July 2022

Qlik Replicate – The Wide Text file problem

A wide problem

We had a new business requirement for our team to create a new source for a CSV through Qlik Replicate.

OK – simple enough; create the Source Connector and define the file’s schema in the table section of the connector.

But the file was 250 columns wide.

I had nightmares before of defining file schemas before in programs like SSIS where one little mistake can lead to hours of debugging.

A stroke of Luck

Luckily we knew the source of the CSV file was an output from a view of a database; so the first part of the problem was solved – we had the schema.  Now to import the schema into a Qlik Replicate task.

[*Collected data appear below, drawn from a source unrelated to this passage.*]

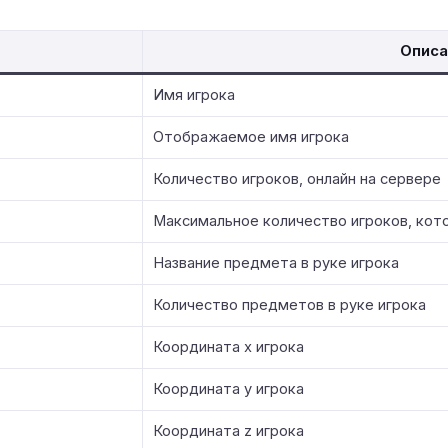
Описа
Имя игрока
Отображаемое имя игрока
Количество игроков, онлайн на сервере
Максимальное количество игроков, ко
Название предмета в руке игрока
Количество предметов в руке игрока
Координата x игрока
Координата y игрока
Координата z игрока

  1. Create a new File Source connector and prefill as much known information as you can
  2. In the Tables definition of the File Source; add a dummy field
  3. Create a NULL Target connector
  4. Create a dummy task with your new file source and the Null target and save it
  5. Export task with End Points to save out the json definition of the task

Creating the table definition in JSON

Knowing the view definition; a simple python script can convert it to json.

import csv
import json

if __name__ == '__main__':
  final_dic = {}
  source_file = "FileDef.txt"
  field_array = []

    with open(source_file, 'r') as f:
      reader = csv.reader(f, delimiter='t')
      schema_items = list(reader)

        for item in schema_items:
          focus_item = {}
          focus_item["name"] = item[0]
          focus_item["nullable"] = True
          focus_string = item[1]

            if item[1].find("NUMBER") != -1:
              focus_item["type"] = "kAR_DATA_TYPE_NUMERIC"
              tokens = focus_string[focus_string.find("(") + 1: -1].split(",")

                precision = tokens[0]
              focus_item["precision"] = int(precision)

                if len(tokens) == 2:
                  scale = tokens[1]
                  focus_item["scale"] = int(scale)

            elif item[1].find("VARCHAR2") != -1:  #VARCHAR2
              focus_item["type"] = "kAR_DATA_TYPE_STR"
              length = focus_string[focus_string.find("(") + 1 : focus_string.find("BYTE") - 1]
              focus_item["length"] = int(length)

            elif item[1].find("DATE") != -1:
              focus_item["type"] = "kAR_DATA_TYPE_TIMESTAMP"

          field_array.append(focus_item)

        columns = {}
      columns["columns"] = field_array

    f = open("out.json", "w")
  f.write(json.dumps(columns, indent=4))
  f.close()

FileDef.txt

The following text file contains the schema of the view with the table delimited columns of:

  • Column Name
  • Data type
  • Nullable
  • Column order
UDF_VARCHAR1 VARCHAR2(200 BYTE) Yes 1
UDF_VARCHAR2 VARCHAR2(200 BYTE) Yes 2
UDF_VARCHAR3 VARCHAR2(200 BYTE) Yes 3
UDF_NUMERIC1 NUMBER(10,6) Yes 4
UDF_NUMERIC2 NUMBER(10,6) Yes 5
UDF_NUMERIC3 NUMBER(10,6) Yes 6
UDF_INT1 NUMBER(10,0) Yes 7
UDF_INT2 NUMBER(10,0) Yes 8
UDF_INT3 NUMBER(10,0) Yes 9
UDF_DATE1 DATE Yes 10
UDF_DATE2 DATE Yes 11
UDF_DATE3 DATE Yes 12

This particular view definition is from Oracle so uses oracle data types; but it would be simple to change the code over to use a definition from a MS SQL database or other source.

Sticking it all back together

  1. Open up the exported task file json
  2. Find the dummy field that you created in the table definition
  3. Overwrite the dummy field with the json created in the script file
  4. Save and reimport the job.

If all goes well; the File source connector will be overwritten with the full table definition.